Política

Así quedó repartido el poder en la Cámara: las comisiones que definirán el Congreso 2026-2030

Hace 7 horas

La Cámara de Representantes ya distribuyó a sus 183 miembros en las siete comisiones constitucionales permanentes para el periodo 2026-2030, en un reparto que refleja el pulso real de los partidos por el control legislativo. El acuerdo define desde ahora dónde se jugarán las grandes reformas y los bloqueos políticos.

La Cámara de Representantes cerró el reparto de sus 183 miembros en las siete comisiones constitucionales permanentes para el periodo 2026-2030, un paso que suele parecer administrativo pero que en realidad anticipa la correlación de fuerzas con la que se debatirán las reformas más sensibles del país. El acuerdo entre los partidos deja definida la arquitectura interna del Congreso y, con ella, el tablero donde se decidirá buena parte de la agenda legislativa en los próximos cuatro años.

Según informó El Tiempo - Política, los representantes ya fueron asignados a las comisiones después de una negociación entre las colectividades, un ejercicio que no solo ordena el trabajo legislativo sino que también distribuye poder, visibilidad y capacidad de bloqueo. En un Congreso fragmentado, el lugar de cada congresista importa tanto como su voto en plenaria: las comisiones son el primer filtro de las iniciativas, el escenario donde se hunden proyectos, se negocian textos y se miden las mayorías reales antes de llegar al debate final.

Este reparto es relevante porque las comisiones permanentes son, en la práctica, la cocina del Congreso colombiano. Allí se discuten asuntos clave como presupuesto, asuntos económicos, temas sociales, justicia, asuntos constitucionales y control político, entre otros frentes que terminan afectando directamente a la ciudadanía. En un país donde las reformas suelen chocar con resistencias partidistas y regionales, tener más o menos peso en una comisión puede definir si una iniciativa avanza, se diluye o se convierte en moneda de negociación. Por eso, la asignación de curules no es un trámite menor: es una primera foto de quién tendrá capacidad de incidir y quién quedará más expuesto a quedar por fuera de las decisiones de fondo.

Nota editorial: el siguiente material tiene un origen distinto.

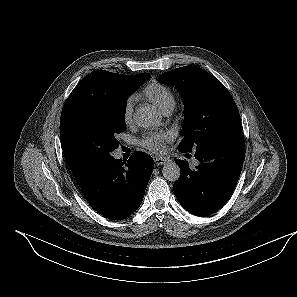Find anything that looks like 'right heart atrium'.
Masks as SVG:
<instances>
[{"label":"right heart atrium","instance_id":"d8ad5b80","mask_svg":"<svg viewBox=\"0 0 297 297\" xmlns=\"http://www.w3.org/2000/svg\"><path fill=\"white\" fill-rule=\"evenodd\" d=\"M134 103L135 98L133 96H130L127 98L123 105L122 117L125 125H129L132 122Z\"/></svg>","mask_w":297,"mask_h":297}]
</instances>
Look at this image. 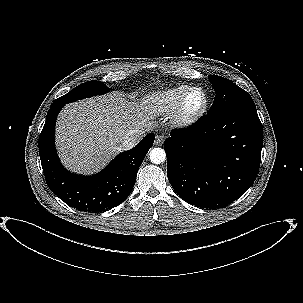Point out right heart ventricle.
I'll return each mask as SVG.
<instances>
[{
    "label": "right heart ventricle",
    "instance_id": "obj_1",
    "mask_svg": "<svg viewBox=\"0 0 303 303\" xmlns=\"http://www.w3.org/2000/svg\"><path fill=\"white\" fill-rule=\"evenodd\" d=\"M191 88L185 84L149 93L143 100V109L150 116H160L173 111L181 98Z\"/></svg>",
    "mask_w": 303,
    "mask_h": 303
}]
</instances>
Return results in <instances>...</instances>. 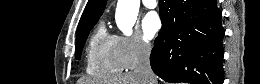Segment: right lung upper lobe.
<instances>
[{
  "label": "right lung upper lobe",
  "instance_id": "cb5924a9",
  "mask_svg": "<svg viewBox=\"0 0 260 84\" xmlns=\"http://www.w3.org/2000/svg\"><path fill=\"white\" fill-rule=\"evenodd\" d=\"M105 5L106 0H88L78 24L77 36L94 22L98 21L104 11Z\"/></svg>",
  "mask_w": 260,
  "mask_h": 84
}]
</instances>
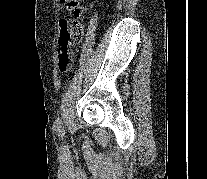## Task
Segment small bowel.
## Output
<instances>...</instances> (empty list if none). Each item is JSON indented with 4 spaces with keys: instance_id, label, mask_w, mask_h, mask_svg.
<instances>
[{
    "instance_id": "c3829d8e",
    "label": "small bowel",
    "mask_w": 207,
    "mask_h": 179,
    "mask_svg": "<svg viewBox=\"0 0 207 179\" xmlns=\"http://www.w3.org/2000/svg\"><path fill=\"white\" fill-rule=\"evenodd\" d=\"M63 21H64V20H61V21H60V25L62 24Z\"/></svg>"
}]
</instances>
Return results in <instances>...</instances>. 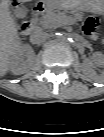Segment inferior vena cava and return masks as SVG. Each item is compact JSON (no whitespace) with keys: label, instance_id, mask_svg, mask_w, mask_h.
Here are the masks:
<instances>
[{"label":"inferior vena cava","instance_id":"obj_1","mask_svg":"<svg viewBox=\"0 0 104 137\" xmlns=\"http://www.w3.org/2000/svg\"><path fill=\"white\" fill-rule=\"evenodd\" d=\"M48 38V34L42 30H35L30 36V41L33 44L43 43Z\"/></svg>","mask_w":104,"mask_h":137}]
</instances>
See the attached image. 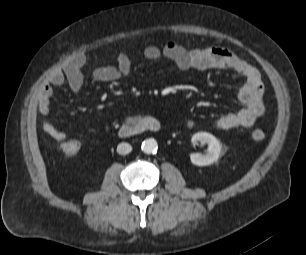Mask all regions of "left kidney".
I'll return each mask as SVG.
<instances>
[{
    "label": "left kidney",
    "mask_w": 306,
    "mask_h": 255,
    "mask_svg": "<svg viewBox=\"0 0 306 255\" xmlns=\"http://www.w3.org/2000/svg\"><path fill=\"white\" fill-rule=\"evenodd\" d=\"M191 142L193 145H197L198 142L208 144L206 154L192 153L190 155L192 164L207 166L218 160L222 146L215 136L207 132H198L192 136Z\"/></svg>",
    "instance_id": "left-kidney-1"
}]
</instances>
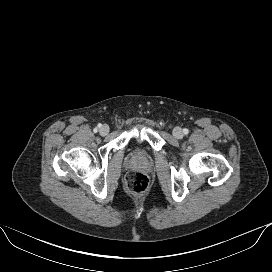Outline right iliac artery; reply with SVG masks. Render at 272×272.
Masks as SVG:
<instances>
[{
  "label": "right iliac artery",
  "instance_id": "right-iliac-artery-1",
  "mask_svg": "<svg viewBox=\"0 0 272 272\" xmlns=\"http://www.w3.org/2000/svg\"><path fill=\"white\" fill-rule=\"evenodd\" d=\"M98 127L100 128V127H101V124H98Z\"/></svg>",
  "mask_w": 272,
  "mask_h": 272
}]
</instances>
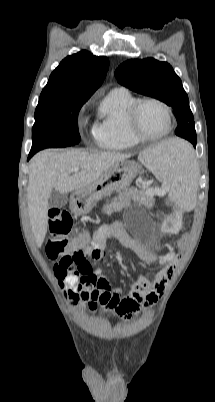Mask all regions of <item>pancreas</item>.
I'll return each instance as SVG.
<instances>
[{
  "mask_svg": "<svg viewBox=\"0 0 215 402\" xmlns=\"http://www.w3.org/2000/svg\"><path fill=\"white\" fill-rule=\"evenodd\" d=\"M148 189V187L142 188L139 193L144 194L145 190ZM135 189L133 188H125L122 190H119L118 197L115 198L111 203H107L106 205L103 206V213L110 215L114 212H119L121 211L124 207L129 206L131 203V198L132 194Z\"/></svg>",
  "mask_w": 215,
  "mask_h": 402,
  "instance_id": "obj_1",
  "label": "pancreas"
}]
</instances>
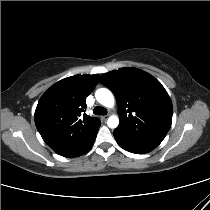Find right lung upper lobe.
<instances>
[{"label": "right lung upper lobe", "instance_id": "1", "mask_svg": "<svg viewBox=\"0 0 210 210\" xmlns=\"http://www.w3.org/2000/svg\"><path fill=\"white\" fill-rule=\"evenodd\" d=\"M98 75H75L52 85L41 97L35 124L43 140L59 155L70 157L90 143L101 125L84 113L85 98L98 82Z\"/></svg>", "mask_w": 210, "mask_h": 210}]
</instances>
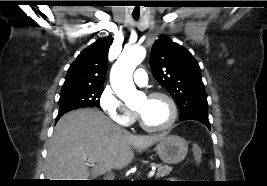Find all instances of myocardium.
Masks as SVG:
<instances>
[{"instance_id":"1","label":"myocardium","mask_w":267,"mask_h":186,"mask_svg":"<svg viewBox=\"0 0 267 186\" xmlns=\"http://www.w3.org/2000/svg\"><path fill=\"white\" fill-rule=\"evenodd\" d=\"M147 97L148 98H157V97L164 98L170 106V110H171L170 117H169V120L164 125L160 127H151V126H148L144 122L141 115L136 111L135 114H136V118L138 120L139 126L147 132H163V131L170 129L174 125L178 117V108H177V105L174 99L169 94L165 92H161V91L151 92L147 95Z\"/></svg>"}]
</instances>
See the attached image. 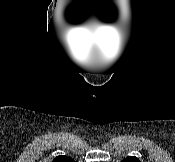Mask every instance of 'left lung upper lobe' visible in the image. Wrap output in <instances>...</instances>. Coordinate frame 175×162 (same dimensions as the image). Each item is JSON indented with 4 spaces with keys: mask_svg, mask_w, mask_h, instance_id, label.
I'll list each match as a JSON object with an SVG mask.
<instances>
[{
    "mask_svg": "<svg viewBox=\"0 0 175 162\" xmlns=\"http://www.w3.org/2000/svg\"><path fill=\"white\" fill-rule=\"evenodd\" d=\"M121 162H140V160L134 156H130L122 160Z\"/></svg>",
    "mask_w": 175,
    "mask_h": 162,
    "instance_id": "1",
    "label": "left lung upper lobe"
}]
</instances>
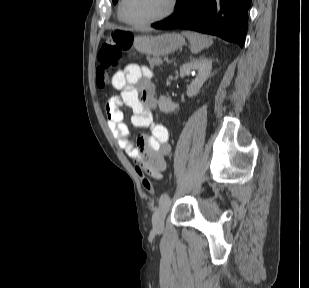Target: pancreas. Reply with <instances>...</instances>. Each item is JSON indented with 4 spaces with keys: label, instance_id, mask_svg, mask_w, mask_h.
I'll use <instances>...</instances> for the list:
<instances>
[{
    "label": "pancreas",
    "instance_id": "obj_1",
    "mask_svg": "<svg viewBox=\"0 0 309 288\" xmlns=\"http://www.w3.org/2000/svg\"><path fill=\"white\" fill-rule=\"evenodd\" d=\"M149 64L151 67L159 66L162 64V59L160 57L148 58Z\"/></svg>",
    "mask_w": 309,
    "mask_h": 288
}]
</instances>
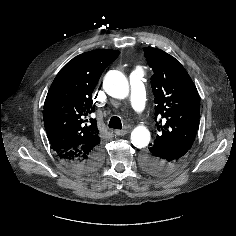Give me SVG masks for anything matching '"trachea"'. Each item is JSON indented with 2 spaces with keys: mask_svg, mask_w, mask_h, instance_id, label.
Listing matches in <instances>:
<instances>
[{
  "mask_svg": "<svg viewBox=\"0 0 236 236\" xmlns=\"http://www.w3.org/2000/svg\"><path fill=\"white\" fill-rule=\"evenodd\" d=\"M109 128L113 129H122V122L121 119L117 116H113L108 124Z\"/></svg>",
  "mask_w": 236,
  "mask_h": 236,
  "instance_id": "3493384b",
  "label": "trachea"
}]
</instances>
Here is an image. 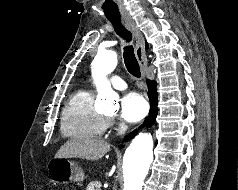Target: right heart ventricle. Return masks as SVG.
I'll use <instances>...</instances> for the list:
<instances>
[{
  "label": "right heart ventricle",
  "instance_id": "right-heart-ventricle-1",
  "mask_svg": "<svg viewBox=\"0 0 238 190\" xmlns=\"http://www.w3.org/2000/svg\"><path fill=\"white\" fill-rule=\"evenodd\" d=\"M109 125L108 119L93 106L92 92L77 90L68 100L61 115V132L73 138H98Z\"/></svg>",
  "mask_w": 238,
  "mask_h": 190
}]
</instances>
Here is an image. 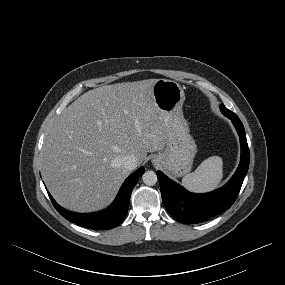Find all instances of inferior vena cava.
<instances>
[{
    "instance_id": "1",
    "label": "inferior vena cava",
    "mask_w": 285,
    "mask_h": 285,
    "mask_svg": "<svg viewBox=\"0 0 285 285\" xmlns=\"http://www.w3.org/2000/svg\"><path fill=\"white\" fill-rule=\"evenodd\" d=\"M137 164V158L134 155H127L123 158V166L128 170L135 169Z\"/></svg>"
}]
</instances>
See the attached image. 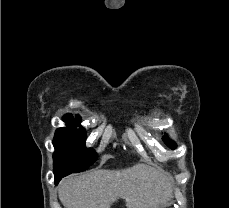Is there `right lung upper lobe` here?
<instances>
[{"label": "right lung upper lobe", "mask_w": 229, "mask_h": 208, "mask_svg": "<svg viewBox=\"0 0 229 208\" xmlns=\"http://www.w3.org/2000/svg\"><path fill=\"white\" fill-rule=\"evenodd\" d=\"M64 117H73V116L71 114H67ZM76 118H80V116L79 115H76Z\"/></svg>", "instance_id": "obj_1"}]
</instances>
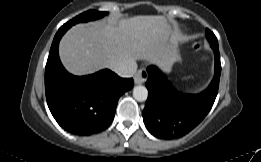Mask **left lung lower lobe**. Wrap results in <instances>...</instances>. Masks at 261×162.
I'll return each instance as SVG.
<instances>
[{
	"mask_svg": "<svg viewBox=\"0 0 261 162\" xmlns=\"http://www.w3.org/2000/svg\"><path fill=\"white\" fill-rule=\"evenodd\" d=\"M211 47L215 54V74L209 87L200 94L178 92L157 67L147 68L148 98L142 115L147 129L155 137L174 139L186 135L212 108L218 93L221 64L218 44L211 43Z\"/></svg>",
	"mask_w": 261,
	"mask_h": 162,
	"instance_id": "0a47b994",
	"label": "left lung lower lobe"
}]
</instances>
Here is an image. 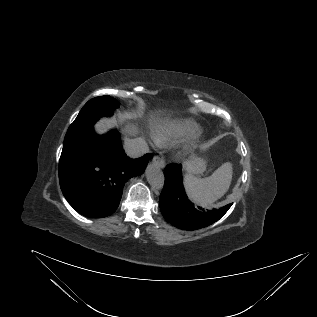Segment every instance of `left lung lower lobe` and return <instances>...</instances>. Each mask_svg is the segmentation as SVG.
<instances>
[{
	"mask_svg": "<svg viewBox=\"0 0 317 317\" xmlns=\"http://www.w3.org/2000/svg\"><path fill=\"white\" fill-rule=\"evenodd\" d=\"M181 167L171 164L165 168V184L159 200L161 213L167 222L183 230L207 227L223 217L232 203L212 211L197 207L185 194Z\"/></svg>",
	"mask_w": 317,
	"mask_h": 317,
	"instance_id": "1",
	"label": "left lung lower lobe"
}]
</instances>
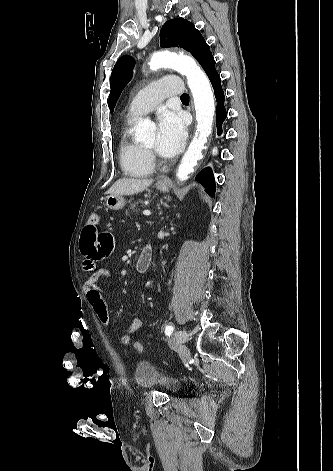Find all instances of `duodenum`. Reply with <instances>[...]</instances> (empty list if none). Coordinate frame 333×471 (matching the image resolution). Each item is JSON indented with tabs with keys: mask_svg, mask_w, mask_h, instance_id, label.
Returning a JSON list of instances; mask_svg holds the SVG:
<instances>
[{
	"mask_svg": "<svg viewBox=\"0 0 333 471\" xmlns=\"http://www.w3.org/2000/svg\"><path fill=\"white\" fill-rule=\"evenodd\" d=\"M152 262V249L150 246L143 248L141 254L135 261V269L138 272H145Z\"/></svg>",
	"mask_w": 333,
	"mask_h": 471,
	"instance_id": "obj_1",
	"label": "duodenum"
}]
</instances>
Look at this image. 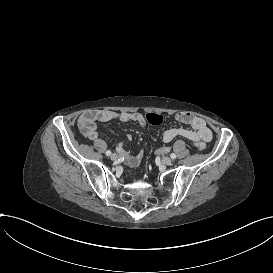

Lo que viene ahora es una etapa de vigilancia política mucho más fina. La distribución de comisiones permite leer alianzas, medir lealtades y anticipar tensiones entre bancadas que, aunque hayan llegado a un acuerdo inicial, seguirán compitiendo por la presidencia de las células legislativas y por el control de los debates. Para los ciudadanos, el asunto puede parecer lejano, pero no lo es: las decisiones que se cocinan en esas comisiones terminan traducidas en leyes, presupuestos y reformas que impactan empleo, impuestos, salud, educación y seguridad. En otras palabras, el reparto ya está hecho; ahora empieza la verdadera disputa por el contenido del Congreso.